Rana joined Proteus as the Program Director for the RISE Together Fund, having devoted her career to storytelling, action and activism. For nearly 16 years, Rana was a member of the ACLU of Michigan’s senior leadership team starting as Communications Director, then Deputy Director and finally interim Executive Director. Working with a 35-member team, Rana led various equity, diversity, inclusion and belonging efforts. She also guided legal, advocacy and media strategies, and campaigns externally centered on the most pressing civil rights issues in Michigan. These included supporting Black, Arab, Middle Easter, Muslim, and South Asian (BAMEMSA) and immigrant communities, LGBTQ equality, criminal legal reform, reproductive freedom, and racial justice. However, as a former newspaper reporter, Rana is first and foremost a storyteller. Some of her most compelling tales stem from the experiences of her immigrant family, who fled to the United States from Lebanon when Rana was still a small child.
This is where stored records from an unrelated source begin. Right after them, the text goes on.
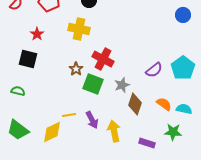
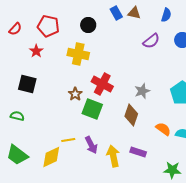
red star: (37, 34) -> (36, 51), moved
purple semicircle: (154, 70) -> (151, 41), moved
gray star: (122, 85) -> (142, 91), moved
brown diamond: (135, 104) -> (131, 115), moved
green star: (173, 132) -> (172, 170), moved
purple rectangle: (147, 143) -> (138, 152), moved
In addition, Rana often lectures often on issues related to anti-Muslim bias, the importance of free speech and the intersection of race, faith, gender and LGBTQ rights.

Rana is a graduate of Wayne State University’s Journalism School and the Journalism Institute for Media Diversity. She currently serves on the Board Executive Committee of ACCESS, the nation’s largest Arab American community non-profit.